Analyse
Vaine croissance ? il y a 5 ans - jeudi 26 janvier 2012

Selon de récentes études, les entreprises qui investissent le plus pour se développer souffriraient de faibles performances boursières. Qu’en penser ?

Constats

Une entreprise qui investit plus que la moyenne dans sa croissance future risque-t-elle, in fine, de léser ses actionnaires ? On penserait bien que non. Comment reprocher en effet à une entreprise de se développer pour assurer sa pérennité et donc, en théorie, de satisfaire employés, clients, fournisseurs, pouvoirs publics et actionnaires ?

 

Pourtant, une étude datant de 2009 et portant sur les années 1968-2007 tend à démontrer que les entreprises américaines qui affichaient, au cours d'une année, la plus forte croissance de leurs actifs, rapportaient l'année suivante à l’actionnaire 22 % de moins (en moyenne) que celles qui investissaient le moins (soit 4 % contre 26 %, hors frais de transaction).

 

Une autre étude datant de février 2011, menée dans 40 pays et portant sur 25 ans, va dans le même sens, mais dans une moindre mesure, sans doute parce qu’elle n’est pas focalisée sur les sociétés américaines et leurs excès.
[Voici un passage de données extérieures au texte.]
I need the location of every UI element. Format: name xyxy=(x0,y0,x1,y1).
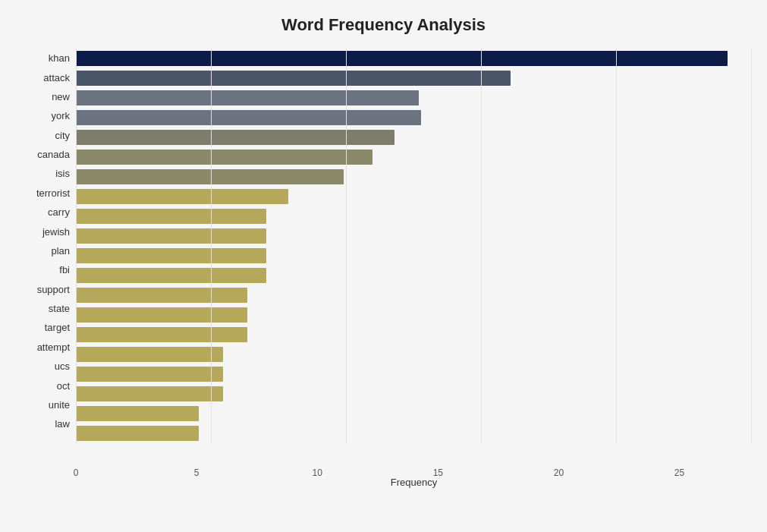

La différence annuelle moyenne constatée est de 3,2 % dans les pays développés et disparaît presque complètement dans les pays émergents.

 

Pourquoi ?

Constater ces différences est une chose. En tirer des conclusions en est une autre. D'autant que, si on creuse un peu derrière ces moyennes, on constate des dispersions significatives selon les pays et les époques.

 

La première piste d’explication est le surinvestissement. Des entreprises, confrontées à un ralentissement de leur activité, mettent les bouchées doubles pour relancer la machine alors que, dans bien des cas, leur marché est saturé… En découle, une rentabilité affaiblie des investissements.

 

L’ego des chefs d'entreprise peut aussi être en cause. La rivalité entre chefs peut conduire au gigantisme irréfléchi.

 

Les entreprises qui investissent fortement profitent d'un "buzz" médiatique. Les actionnaires grisés poussent les cours des actions à la hausse (jusqu'à ce qu'elles deviennent trop chères) et déchantent par la suite.

 

Pas partout

Le phénomène ne se produit pas dans les entreprises innovantes : vu qu’elles réinventent et accroissent régulièrement leurs marchés avant leurs concurrents, leurs investissements restent rentables.

 

Les pays émergents sont moins confrontés au problème, parce que leurs marchés ne sont pas matures.

 

En tirer parti ?

Suffit-il d'acheter les actions de sociétés investissant peu pour récolter de juteux rendements ? Pas sûr !

 

D'abord, parce que tout résultat d’études du passé n’est pas toujours reproductible pour l'avenir. D’autant que, une fois que les investisseurs les ont intégrés dans leur raisonnement, ils adaptent leur comportement. Toute anomalie découverte et publiée cesse le souvent d'exister de façon suffisante que pour en profiter en Bourse.

 

Ensuite, considérer qu'une entreprise bien gérée est celle qui investit peu pour son avenir est bien sûr une erreur. Certes, selon les cycles, il faut moduler ses investissements. Mais les réduire sur plusieurs années à peau de chagrin signifierait la mort à plus ou moins brève échéance. Un bel exemple : le groupe américain Eastman Kodak qui, bien qu'ayant inventé la photo numérique, a hésité à y investir suffisamment, a été dépassé par ses concurrents et végète au bord de la faillite, après avoir ruiné ses actionnaires.

 

Comment faire le tri ?

– Une politique d'investissement raisonnable est celle qui n'amène pas de modification trop brusque du montant des actifs d'une entreprise (voir les bilans des dernières années).
– Les investissements sont corrects s’ils correspondent à ou dépassent quelque peu (en moyenne sur quelques années) l'usure des installations (c.à.d. l’amortissement). Ils évitent ainsi le surinvestissement et la baisse possible de rentabilité, ou le sous-investissement et la chute trop brutale de l'activité.
– Un investissement devient dangereux s’il nécessite un recours trop important à la dette et déséquilibre les finances de la société.

 

Vive le dividende

Chaque cas est particulier et doit s'apprécier selon toute une batterie de critères.

 

Néanmoins, toutes choses égales par ailleurs, mieux vaut opter pour les entreprises dont la politique d'investissement s’avère prudente, plutôt que pour celles qui connaissent une trop forte croissance et laissent planer des doutes sur leur rentabilité future.

 

Pour l’actionnaire, un dividende, même taxé, est de l’argent qui ne risque pas d’être dilapidé dans de hasardeuses aventures et qui lui revient, en juste contrepartie des risques encourus.